**Study material:**

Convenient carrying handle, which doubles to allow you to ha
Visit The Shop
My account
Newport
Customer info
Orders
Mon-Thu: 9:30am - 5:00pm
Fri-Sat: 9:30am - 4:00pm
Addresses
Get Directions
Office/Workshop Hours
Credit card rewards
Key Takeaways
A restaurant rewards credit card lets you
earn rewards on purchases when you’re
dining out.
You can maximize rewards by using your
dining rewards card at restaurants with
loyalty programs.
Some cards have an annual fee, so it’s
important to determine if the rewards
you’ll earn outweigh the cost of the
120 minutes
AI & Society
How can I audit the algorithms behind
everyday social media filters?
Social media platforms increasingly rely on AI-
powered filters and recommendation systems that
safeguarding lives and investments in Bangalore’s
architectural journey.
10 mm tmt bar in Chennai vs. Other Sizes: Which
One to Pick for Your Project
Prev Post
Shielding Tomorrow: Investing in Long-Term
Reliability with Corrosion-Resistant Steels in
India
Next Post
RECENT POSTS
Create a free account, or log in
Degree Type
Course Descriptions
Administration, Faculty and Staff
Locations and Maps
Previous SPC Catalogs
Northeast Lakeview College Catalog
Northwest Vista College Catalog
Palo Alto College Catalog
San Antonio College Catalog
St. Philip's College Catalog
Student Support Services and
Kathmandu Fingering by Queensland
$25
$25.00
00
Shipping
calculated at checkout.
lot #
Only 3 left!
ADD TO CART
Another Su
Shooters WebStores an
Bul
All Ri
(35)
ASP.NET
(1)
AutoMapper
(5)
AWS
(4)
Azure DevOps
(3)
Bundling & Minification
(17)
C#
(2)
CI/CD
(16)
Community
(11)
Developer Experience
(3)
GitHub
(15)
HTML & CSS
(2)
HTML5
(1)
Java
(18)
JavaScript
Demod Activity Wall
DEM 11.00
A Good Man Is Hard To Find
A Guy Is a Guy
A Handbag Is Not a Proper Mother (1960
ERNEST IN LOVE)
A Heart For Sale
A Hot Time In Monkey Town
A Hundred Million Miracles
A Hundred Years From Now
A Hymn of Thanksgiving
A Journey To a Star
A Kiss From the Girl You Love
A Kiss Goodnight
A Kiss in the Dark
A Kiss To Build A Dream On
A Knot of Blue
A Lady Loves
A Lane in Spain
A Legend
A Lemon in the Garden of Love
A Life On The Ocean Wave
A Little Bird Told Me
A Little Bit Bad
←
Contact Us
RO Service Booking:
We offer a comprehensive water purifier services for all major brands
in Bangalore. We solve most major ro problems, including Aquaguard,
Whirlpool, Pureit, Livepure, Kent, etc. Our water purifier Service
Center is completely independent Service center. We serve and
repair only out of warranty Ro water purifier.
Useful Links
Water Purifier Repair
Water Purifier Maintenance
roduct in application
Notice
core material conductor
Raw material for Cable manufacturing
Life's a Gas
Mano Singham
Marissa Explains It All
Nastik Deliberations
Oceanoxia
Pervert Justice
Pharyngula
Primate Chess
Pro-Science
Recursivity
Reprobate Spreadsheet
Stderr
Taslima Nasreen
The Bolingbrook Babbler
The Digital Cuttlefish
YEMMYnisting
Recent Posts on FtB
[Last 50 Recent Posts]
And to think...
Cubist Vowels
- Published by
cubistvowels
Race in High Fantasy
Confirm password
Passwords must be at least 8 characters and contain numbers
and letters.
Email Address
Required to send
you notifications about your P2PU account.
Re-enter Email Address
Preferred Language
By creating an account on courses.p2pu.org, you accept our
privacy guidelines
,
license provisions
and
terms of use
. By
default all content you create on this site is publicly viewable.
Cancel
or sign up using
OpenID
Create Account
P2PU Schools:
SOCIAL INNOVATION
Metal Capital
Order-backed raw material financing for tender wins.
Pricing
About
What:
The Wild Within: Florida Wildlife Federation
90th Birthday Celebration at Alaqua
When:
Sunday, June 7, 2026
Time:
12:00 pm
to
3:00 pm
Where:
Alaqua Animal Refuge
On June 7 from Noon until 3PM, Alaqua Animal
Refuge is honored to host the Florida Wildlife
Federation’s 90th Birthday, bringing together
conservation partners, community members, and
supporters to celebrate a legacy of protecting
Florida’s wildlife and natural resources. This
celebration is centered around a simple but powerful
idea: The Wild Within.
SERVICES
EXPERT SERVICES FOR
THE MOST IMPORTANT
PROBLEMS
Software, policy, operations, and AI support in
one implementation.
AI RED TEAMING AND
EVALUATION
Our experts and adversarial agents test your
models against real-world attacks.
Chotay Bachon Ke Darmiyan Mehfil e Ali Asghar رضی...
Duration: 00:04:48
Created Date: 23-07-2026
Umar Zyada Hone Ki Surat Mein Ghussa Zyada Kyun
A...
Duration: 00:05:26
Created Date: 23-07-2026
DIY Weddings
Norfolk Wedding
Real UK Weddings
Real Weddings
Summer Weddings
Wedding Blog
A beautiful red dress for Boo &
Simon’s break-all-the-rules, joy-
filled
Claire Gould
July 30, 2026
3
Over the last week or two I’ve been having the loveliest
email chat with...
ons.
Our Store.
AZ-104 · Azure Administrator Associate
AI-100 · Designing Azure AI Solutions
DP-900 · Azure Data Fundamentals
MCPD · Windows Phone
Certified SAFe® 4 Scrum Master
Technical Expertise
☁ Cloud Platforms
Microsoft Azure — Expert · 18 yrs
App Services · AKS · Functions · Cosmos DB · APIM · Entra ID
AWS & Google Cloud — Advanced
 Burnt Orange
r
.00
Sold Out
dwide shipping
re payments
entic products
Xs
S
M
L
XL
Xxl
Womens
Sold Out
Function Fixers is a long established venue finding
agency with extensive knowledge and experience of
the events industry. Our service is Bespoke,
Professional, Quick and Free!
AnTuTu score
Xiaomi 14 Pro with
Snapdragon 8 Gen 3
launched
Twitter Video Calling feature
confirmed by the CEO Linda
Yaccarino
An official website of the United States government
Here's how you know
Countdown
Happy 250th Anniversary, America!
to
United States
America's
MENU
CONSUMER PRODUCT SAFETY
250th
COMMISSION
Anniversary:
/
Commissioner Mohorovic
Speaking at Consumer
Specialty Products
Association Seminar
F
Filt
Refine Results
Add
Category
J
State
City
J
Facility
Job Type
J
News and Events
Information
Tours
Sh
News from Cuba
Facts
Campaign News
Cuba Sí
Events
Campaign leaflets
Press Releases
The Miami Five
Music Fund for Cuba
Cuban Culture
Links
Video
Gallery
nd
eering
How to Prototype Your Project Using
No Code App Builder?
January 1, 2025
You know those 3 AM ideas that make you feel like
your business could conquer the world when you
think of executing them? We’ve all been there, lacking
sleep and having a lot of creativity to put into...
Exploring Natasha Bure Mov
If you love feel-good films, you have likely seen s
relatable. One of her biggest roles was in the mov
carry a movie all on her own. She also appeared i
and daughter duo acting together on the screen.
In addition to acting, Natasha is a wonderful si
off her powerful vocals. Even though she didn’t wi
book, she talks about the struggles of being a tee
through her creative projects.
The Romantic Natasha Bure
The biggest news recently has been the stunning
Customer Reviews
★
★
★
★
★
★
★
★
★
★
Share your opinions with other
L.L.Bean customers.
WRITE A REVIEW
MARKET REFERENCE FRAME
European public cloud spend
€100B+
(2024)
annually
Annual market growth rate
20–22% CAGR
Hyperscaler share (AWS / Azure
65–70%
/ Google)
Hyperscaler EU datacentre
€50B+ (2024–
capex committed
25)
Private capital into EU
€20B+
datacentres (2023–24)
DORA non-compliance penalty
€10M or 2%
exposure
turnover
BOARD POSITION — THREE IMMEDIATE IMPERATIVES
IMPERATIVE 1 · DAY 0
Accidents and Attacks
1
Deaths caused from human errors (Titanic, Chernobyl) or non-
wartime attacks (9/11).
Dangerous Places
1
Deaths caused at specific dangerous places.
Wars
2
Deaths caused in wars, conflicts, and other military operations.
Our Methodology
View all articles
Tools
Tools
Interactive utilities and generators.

**What to do:**
The lines needed are those in the data above that hold the string "America"; copy each of them.

**Answer to this problem:**
Happy 250th Anniversary, America!
America's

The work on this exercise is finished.